Monthly Archives: January 2010

Doing the Little Things Brilliantly

Robert Hill Smith

Robert Hill Smith accepts Wine Enthusiast’s New World Winery of the Year Award. The magazine announced the award a few months ago, and the dinner was held Monday night. Robert says we’ll never stop “doing the little things brilliantly”. I guess we better pick up our game on these blog posts! Tony B

Here Come the Grapes (and Men in Lycra)

Never too much Lycra

Never too much Lycra!

9.12am Yalumba Clocktower, Angaston, Barossa Valley, South Australia
Back at work folks, and a beaut cold morning. I had to chisel myself out of bed. Great sleeping weather considering last week’s nasty ugly 5 day 40 degree heatwave. And today is officially my “you can never have too much Lycra on super fit male bodies” day! It’s the first leg of the Tour Down Under, cycling’s premier event in Australia,  and it’s from one great wine region to another – Clare (Clare Valley) to Tanunda (Barossa Valley), via our town Angaston.

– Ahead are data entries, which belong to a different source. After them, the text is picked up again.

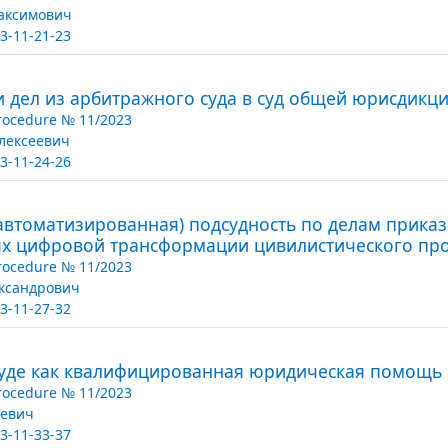
аксимович
3-11-21-23
 дел из арбитражного суда в суд общей юрисдикц
Procedure № 11/2023
лексеевич
3-11-24-26
автоматизированная) подсудность по делам прика
ях цифровой трансформации цивилистического пр
Procedure № 11/2023
ксандрович
3-11-27-32
суде как квалифицированная юридическая помощь
Procedure № 11/2023
аевич
3-11-33-37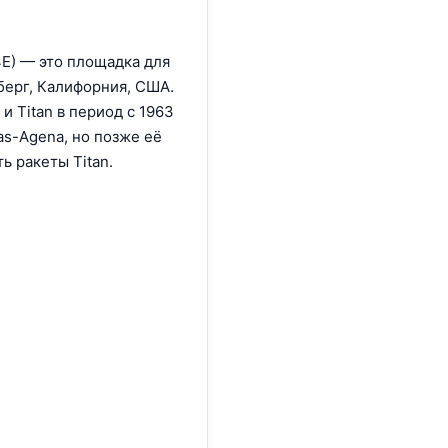
4E) — это площадка для
берг, Калифорния, США.
и Titan в период с 1963
as-Agena, но позже её
ь ракеты Titan.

This morning when I dropped in early to Blond Coffee for a special treat – they do a great mocha – the boys were already out and about putting up all the flags and banners on the sweeping bend halfway down the main street. I’ll have to slip out at some stage for a glimpse of the great Lance Armstrong as he zips by, and the organisers could not have ordered a more spectactular day for it.

The vintage for our Oxford Landing vineyard (from Waikerie in the Riverland) started yesterday with Sauvignon Blanc, traditionally the first variety to ripen. We’ll be watching these first ferments closely as they finish up, because the level of fruit expression is usually a good indication for how good the vintage will be. (A bit like how Pewsey Vale Riesling comes up as an indicator for the Eden Valley vintage) So Freddy and the OL folks are flat out picking, and Matt Pick and his crew are away and crushing on the 2010 vintage as we speak.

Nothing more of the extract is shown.